[DATA SHOWN — start]

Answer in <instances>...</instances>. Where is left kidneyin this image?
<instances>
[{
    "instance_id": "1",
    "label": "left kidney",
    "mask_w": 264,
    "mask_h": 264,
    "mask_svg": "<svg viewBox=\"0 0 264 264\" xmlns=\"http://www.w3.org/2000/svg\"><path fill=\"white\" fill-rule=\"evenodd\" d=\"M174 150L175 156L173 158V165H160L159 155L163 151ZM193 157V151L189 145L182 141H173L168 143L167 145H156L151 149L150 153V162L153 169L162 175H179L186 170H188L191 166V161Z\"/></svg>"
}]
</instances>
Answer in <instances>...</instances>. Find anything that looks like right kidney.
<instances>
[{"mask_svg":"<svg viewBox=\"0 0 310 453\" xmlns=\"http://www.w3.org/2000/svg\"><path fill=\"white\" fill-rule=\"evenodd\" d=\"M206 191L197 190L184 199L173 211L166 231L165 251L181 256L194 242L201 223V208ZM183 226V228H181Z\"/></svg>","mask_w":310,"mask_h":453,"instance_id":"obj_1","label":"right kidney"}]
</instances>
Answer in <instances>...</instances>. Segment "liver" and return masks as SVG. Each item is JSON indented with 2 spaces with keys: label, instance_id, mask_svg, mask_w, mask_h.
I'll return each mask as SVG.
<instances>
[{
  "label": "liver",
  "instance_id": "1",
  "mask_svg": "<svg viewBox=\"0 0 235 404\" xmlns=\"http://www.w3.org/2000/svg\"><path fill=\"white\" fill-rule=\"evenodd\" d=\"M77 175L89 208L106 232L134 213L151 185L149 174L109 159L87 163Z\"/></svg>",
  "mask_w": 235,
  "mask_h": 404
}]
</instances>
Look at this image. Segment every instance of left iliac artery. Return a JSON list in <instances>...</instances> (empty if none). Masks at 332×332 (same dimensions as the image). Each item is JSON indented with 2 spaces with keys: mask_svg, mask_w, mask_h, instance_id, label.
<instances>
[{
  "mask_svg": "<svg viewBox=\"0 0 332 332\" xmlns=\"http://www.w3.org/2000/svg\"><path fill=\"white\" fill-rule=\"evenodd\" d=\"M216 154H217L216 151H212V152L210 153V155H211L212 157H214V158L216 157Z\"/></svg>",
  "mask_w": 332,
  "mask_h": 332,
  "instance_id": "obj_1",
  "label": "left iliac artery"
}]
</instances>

[DATA SHOWN — finish]

* _ACTIVITY_: Top to bottom, set down the whole listing exactly.

* _TASK ANSWER_:
Answer in <instances>...</instances>. Where is left kidneyin this image?
<instances>
[{
    "instance_id": "1",
    "label": "left kidney",
    "mask_w": 264,
    "mask_h": 264,
    "mask_svg": "<svg viewBox=\"0 0 264 264\" xmlns=\"http://www.w3.org/2000/svg\"><path fill=\"white\" fill-rule=\"evenodd\" d=\"M174 150L175 156L173 158V165H160L159 155L163 151ZM193 157V151L189 145L182 141H173L168 143L167 145H156L151 149L150 153V162L153 169L162 175H179L186 170H188L191 166V161Z\"/></svg>"
}]
</instances>
Answer in <instances>...</instances>. Find anything that looks like right kidney.
<instances>
[{"mask_svg":"<svg viewBox=\"0 0 310 453\" xmlns=\"http://www.w3.org/2000/svg\"><path fill=\"white\" fill-rule=\"evenodd\" d=\"M206 191L197 190L184 199L173 211L166 231L165 251L181 256L194 242L201 223V208ZM183 226V228H181Z\"/></svg>","mask_w":310,"mask_h":453,"instance_id":"obj_1","label":"right kidney"}]
</instances>
Answer in <instances>...</instances>. Segment "liver" and return masks as SVG. Each item is JSON indented with 2 spaces with keys: label, instance_id, mask_svg, mask_w, mask_h.
I'll return each mask as SVG.
<instances>
[{
  "label": "liver",
  "instance_id": "1",
  "mask_svg": "<svg viewBox=\"0 0 235 404\" xmlns=\"http://www.w3.org/2000/svg\"><path fill=\"white\" fill-rule=\"evenodd\" d=\"M77 175L89 208L106 232L134 213L151 185L149 174L109 159L87 163Z\"/></svg>",
  "mask_w": 235,
  "mask_h": 404
}]
</instances>
Look at this image. Segment every instance of left iliac artery. Return a JSON list in <instances>...</instances> (empty if none). Masks at 332×332 (same dimensions as the image). Each item is JSON indented with 2 spaces with keys: mask_svg, mask_w, mask_h, instance_id, label.
<instances>
[{
  "mask_svg": "<svg viewBox=\"0 0 332 332\" xmlns=\"http://www.w3.org/2000/svg\"><path fill=\"white\" fill-rule=\"evenodd\" d=\"M216 154H217L216 151H212V152L210 153V155H211L212 157H214V158L216 157Z\"/></svg>",
  "mask_w": 332,
  "mask_h": 332,
  "instance_id": "obj_1",
  "label": "left iliac artery"
}]
</instances>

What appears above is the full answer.